It’s a french paradox which women would have done well without. While specialists claim that this disease could be put away in the drawers of the past, cancer of the cervix still affects 2,800 women a year and claims a thousand victims.
And the French Society of Colposcopy and Cervicovaginal Pathology (SFCPCV) intends to recall this on the occasion of its 40th national congress, which opens in Parisnotes Anne Jeanblanc in Point.
Screening is simple, quick and inexpensive. The smear makes it possible to identify precancerous lesions and therefore to intervene before they turn into cancer. However, “50 to 60% of French women submit to this examination, compared to 85% in UK “recalls the journalist.
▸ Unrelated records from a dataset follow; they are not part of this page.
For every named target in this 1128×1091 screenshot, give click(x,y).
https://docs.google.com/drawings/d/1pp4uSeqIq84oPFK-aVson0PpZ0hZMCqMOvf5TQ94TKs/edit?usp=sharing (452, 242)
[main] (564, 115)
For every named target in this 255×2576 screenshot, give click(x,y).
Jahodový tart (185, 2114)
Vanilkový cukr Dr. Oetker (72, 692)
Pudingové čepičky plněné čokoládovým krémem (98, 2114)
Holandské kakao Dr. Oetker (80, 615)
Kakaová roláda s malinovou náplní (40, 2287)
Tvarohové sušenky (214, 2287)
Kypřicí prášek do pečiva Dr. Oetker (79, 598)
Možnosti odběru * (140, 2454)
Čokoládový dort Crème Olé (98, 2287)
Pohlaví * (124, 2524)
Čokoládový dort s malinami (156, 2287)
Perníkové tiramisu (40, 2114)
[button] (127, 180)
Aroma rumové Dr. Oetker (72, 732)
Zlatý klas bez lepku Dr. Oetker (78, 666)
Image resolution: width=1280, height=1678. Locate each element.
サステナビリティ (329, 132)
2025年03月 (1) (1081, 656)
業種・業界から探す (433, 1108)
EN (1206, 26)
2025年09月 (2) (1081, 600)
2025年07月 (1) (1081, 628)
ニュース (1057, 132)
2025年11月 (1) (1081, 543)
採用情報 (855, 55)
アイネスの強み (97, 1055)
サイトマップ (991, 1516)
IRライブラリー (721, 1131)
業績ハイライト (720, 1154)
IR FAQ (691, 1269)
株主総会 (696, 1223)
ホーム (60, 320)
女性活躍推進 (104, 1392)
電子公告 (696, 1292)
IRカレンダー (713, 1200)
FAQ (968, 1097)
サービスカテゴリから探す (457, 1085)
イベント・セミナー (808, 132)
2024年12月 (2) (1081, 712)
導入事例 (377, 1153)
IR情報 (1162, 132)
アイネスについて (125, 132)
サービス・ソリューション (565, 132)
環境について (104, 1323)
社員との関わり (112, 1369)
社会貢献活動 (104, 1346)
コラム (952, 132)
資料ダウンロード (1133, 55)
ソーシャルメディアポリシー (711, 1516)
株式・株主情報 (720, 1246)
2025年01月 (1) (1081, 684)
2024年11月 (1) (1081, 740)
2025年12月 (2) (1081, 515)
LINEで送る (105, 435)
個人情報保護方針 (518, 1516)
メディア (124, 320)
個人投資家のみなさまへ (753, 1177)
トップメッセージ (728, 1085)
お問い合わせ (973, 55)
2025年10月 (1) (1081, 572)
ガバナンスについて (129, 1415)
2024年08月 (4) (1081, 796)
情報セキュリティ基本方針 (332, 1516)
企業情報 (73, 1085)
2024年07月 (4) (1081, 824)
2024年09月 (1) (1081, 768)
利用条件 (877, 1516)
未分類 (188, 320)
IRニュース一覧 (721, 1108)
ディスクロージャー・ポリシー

The SFCPCV campaigns for organized and quality screening. Combined with the vaccination of adolescent girls, it would eventually eradicate this pathology.
However, French specialists do not underestimate the flaws in the care chain of which they are the links.
Starting with the risk of over-treatment. “Each year, in France, a third of the more than 25,000 surgical excisions of precancerous cervical lesions performed would not be justified”, explains the magazine on its site. And in the majority of cases (70%), these interventions would be performed without microscopic control. A gesture that nevertheless makes it possible to limit obstetric complications in women, especially young women, such as, for example, premature deliveries.
And the observation does not stop there. The SFCPCV also estimates that half of the 3,500 ablations of the uterus (hysterectomies) carried out for lesions of the cervix are “most likely by excess”. A barely disguised way of recommending that women contact specialists who adhere to a quality charter that obeys European recommendations. At first glance, not all do!